I was eleven years old and heading towards a difficult adolescence, my sister, L, around one year. At her bedtime and because she insisted, my father - in his late forties by now - would carry her around the living room, moving from picture to picture, object to object, stopping briefly at each.

Goodnight ships (in front of a picture) ... goodnight other ships ... goodnight table ... goodnight trees ... goodnight window.

During the ritual my sister clutched her favourite stuffed toy, a koala bear. The pronounciation defeated her. The rest of the family followed her lead and called it Kayola.

****

He was at his best with babies and very small children: something tense and taut unwound and his defences lowered a fraction to display a quiet tenderness. He would have doted on grandchildren almost certainly, but neither L nor I were cut from a conventional nor a maternal cloth.


****

Our relationship feels easier at this distance. I struggled. So did he.
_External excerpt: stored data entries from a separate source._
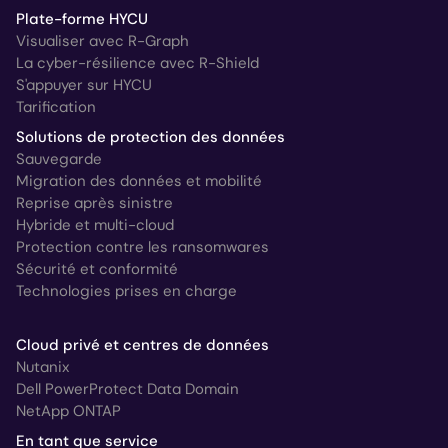
Plate-forme HYCU
Visualiser avec R-Graph
La cyber-résilience avec R-Shield
S'appuyer sur HYCU
Tarification
Solutions de protection des données
Sauvegarde
Migration des données et mobilité
Reprise après sinistre
Hybride et multi-cloud
Protection contre les ransomwares
Sécurité et conformité
Technologies prises en charge
Cloud privé et centres de données
Nutanix
Dell PowerProtect Data Domain
NetApp ONTAP
En tant que service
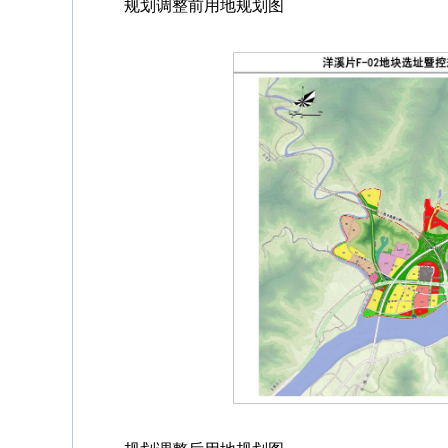
规划调整前用地规划图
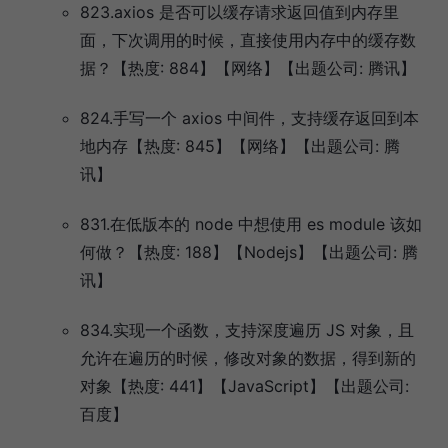
823.axios 是否可以缓存请求返回值到内存里
面，下次调用的时候，直接使用内存中的缓存数
据？【热度: 884】【网络】【出题公司: 腾讯】
824.手写一个 axios 中间件，支持缓存返回到本
地内存【热度: 845】【网络】【出题公司: 腾
讯】
831.在低版本的 node 中想使用 es module 该如
何做？【热度: 188】【Nodejs】【出题公司: 腾
讯】
834.实现一个函数，支持深度遍历 JS 对象，且
允许在遍历的时候，修改对象的数据，得到新的
对象【热度: 441】【JavaScript】【出题公司:
百度】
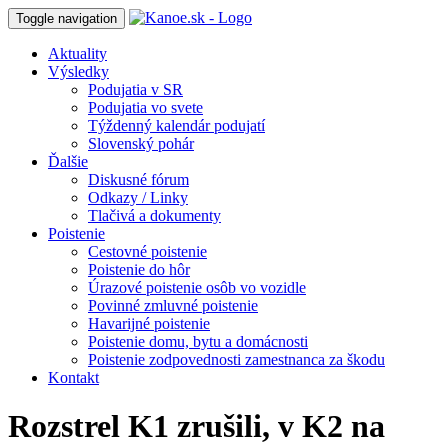
Toggle navigation
Aktuality
Výsledky
Podujatia v SR
Podujatia vo svete
Týždenný kalendár podujatí
Slovenský pohár
Ďalšie
Diskusné fórum
Odkazy / Linky
Tlačivá a dokumenty
Poistenie
Cestovné poistenie
Poistenie do hôr
Úrazové poistenie osôb vo vozidle
Povinné zmluvné poistenie
Havarijné poistenie
Poistenie domu, bytu a domácnosti
Poistenie zodpovednosti zamestnanca za škodu
Kontakt
Rozstrel K1 zrušili, v K2 na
The difficulties - there were a lot - matter less, his integrity and humour matter more.

Saturday, May 31, 2008

Risk

I've been mulling over Tarakuanyin's recent post
which eloquently puts into words much of my own thoughts and feelings about blogs and blogging.
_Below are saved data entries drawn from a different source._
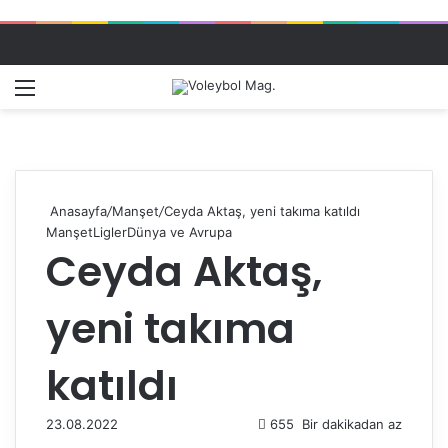
Menü
Dış gö
A
Anasayfa
/
Manşet
/
Ceyda Aktaş, yeni takıma katıldı
Manşet
Ligler
Dünya ve Avrupa
Ceyda Aktaş,
yeni takıma
katıldı
23.08.2022
655
Bir dakikadan az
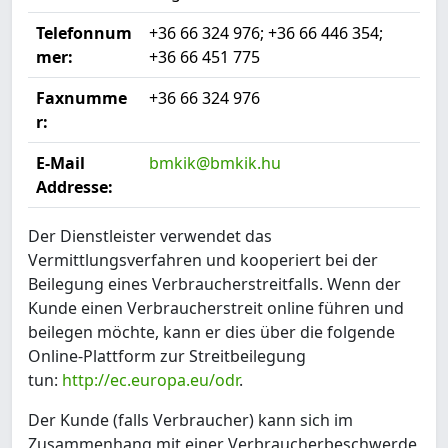
Telefonnum
+36 66 324 976; +36 66 446 354;
mer:
+36 66 451 775
Faxnumme
+36 66 324 976
r:
E-Mail
bmkik@bmkik.hu
Addresse:
Der Dienstleister verwendet das
Vermittlungsverfahren und kooperiert bei der
Beilegung eines Verbraucherstreitfalls. Wenn der
Kunde einen Verbraucherstreit online führen und
beilegen möchte, kann er dies über die folgende
Online-Plattform zur Streitbeilegung
tun:
http://ec.europa.eu/odr
.
Der Kunde (falls Verbraucher) kann sich im
Zusammenhang mit einer Verbraucherbeschwerde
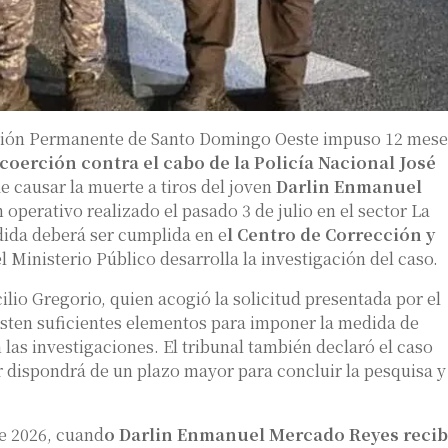
tención Permanente de Santo Domingo Oeste impuso 12 mese
oerción contra el cabo de la Policía Nacional José
e causar la muerte a tiros del joven
Darlin Enmanuel
n operativo realizado el pasado 3 de julio en el sector La
ida deberá ser cumplida en e
l Centro de Corrección y
el Ministerio Público desarrolla la investigación del caso.
ilio Gregorio, quien acogió la solicitud presentada por el
isten suficientes elementos para imponer la medida de
as investigaciones. El tribunal también declaró el caso
 dispondrá de un plazo mayor para concluir la pesquisa y
de 2026, cuand
o Darlin Enmanuel Mercado Reyes recib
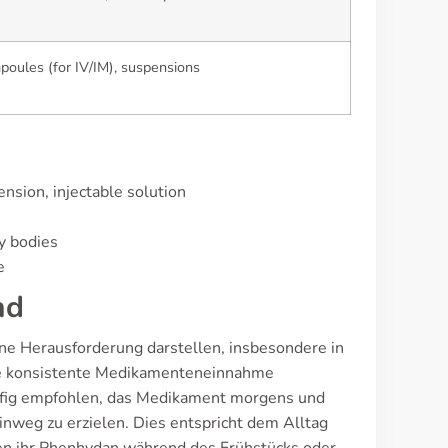
poules (for IV/IM), suspensions
nsion, injectable solution
y bodies
e
nd
ine Herausforderung darstellen, insbesondere in
eine konsistente Medikamenteneinnahme
äufig empfohlen, das Medikament morgens und
weg zu erzielen. Dies entspricht dem Alltag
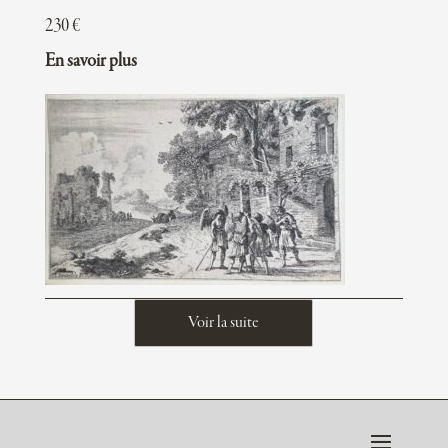
230
€
En savoir plus
Voir la suite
My favourite bloggers have a common thread: a degree of self-revelation. They are personal bloggers. They communicate in prose and poetry and pictures. They write about places they have visited. They write about their passions, their loves, their children and their childhood, their interests, their joys, and a connection is forged. They sometimes post pictures of the intricate and beautiful things they have made. Perhaps they write about their politics. It doesn't matter to me whether they are "good" writers. What is a good writer anyway? From heart and mind to heart and mind and my online world becomes a larger yet more intimate place. They may write about more general topics as well, and I'm glad to read these posts, but I'm not sure I'd be visiting the blogs regularly without the personal.

Having said that, although I would class myself as a personal blogger I'm finding it difficult currently to blog about myself in any great depth. At one time I was far more open in cyberspace but now there are draft posts galore where I've opened my heart and where I hold back from pressing the Publish button. Some of it is a desire to remain anonymous. I can't resist posting about the area I live in - so much is new (to me) and fills me with joy and pleasure to the point that I want to share it in words and pictures - but I shy away from self-revealing in case an acquaintance hereabouts homes in on a give-away detail. I think about boundaries and this gives me more reason to pause.
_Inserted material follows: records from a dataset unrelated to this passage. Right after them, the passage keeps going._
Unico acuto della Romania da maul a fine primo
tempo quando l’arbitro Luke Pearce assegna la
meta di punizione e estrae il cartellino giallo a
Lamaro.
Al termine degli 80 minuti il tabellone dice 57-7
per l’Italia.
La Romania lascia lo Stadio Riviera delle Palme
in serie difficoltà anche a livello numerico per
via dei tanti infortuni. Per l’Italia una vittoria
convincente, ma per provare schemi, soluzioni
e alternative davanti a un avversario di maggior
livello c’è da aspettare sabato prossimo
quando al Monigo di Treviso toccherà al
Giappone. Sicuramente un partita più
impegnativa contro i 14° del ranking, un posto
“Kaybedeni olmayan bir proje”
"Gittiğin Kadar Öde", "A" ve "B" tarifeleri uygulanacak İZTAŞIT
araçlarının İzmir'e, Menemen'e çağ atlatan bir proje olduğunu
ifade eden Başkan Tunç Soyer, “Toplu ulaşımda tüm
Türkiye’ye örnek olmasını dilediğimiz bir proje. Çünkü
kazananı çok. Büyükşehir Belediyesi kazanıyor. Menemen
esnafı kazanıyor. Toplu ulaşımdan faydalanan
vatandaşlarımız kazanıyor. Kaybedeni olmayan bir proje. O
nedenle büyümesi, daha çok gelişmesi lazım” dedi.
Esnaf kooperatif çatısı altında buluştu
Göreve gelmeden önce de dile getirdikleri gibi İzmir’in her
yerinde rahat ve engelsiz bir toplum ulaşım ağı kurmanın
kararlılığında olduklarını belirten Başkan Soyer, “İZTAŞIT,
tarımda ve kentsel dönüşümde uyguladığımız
So. I don't tell you about the therapy that is helping unclog the metaphorical passages nor the man I am attracted to (but I'm not sure how much he's attracted to me. Watch this space.) I don't write about loneliness or fear. I don't write about about my concern over what we are doing to the planet to the point where I blank out a lot of the news that I read. I don't tell you about the bad habits and compulsions. I don't tell you how badly I missed my father, even when he was alive and present. I pride myself on seeking harmony and beauty so I won't write about my dark side nor about my laziness. I don't tell you about my spiritual life and the unreasonable conviction that in spite of everything the future holds love, the daily new beginnings that I make, how my life is a series of moment by moment new beginings. I don't write about the mystery of the early mornings, and today's early morning in particular, and how privileged I can feel at times to be alive in the here and now.

Except I just have. This is the best I can do.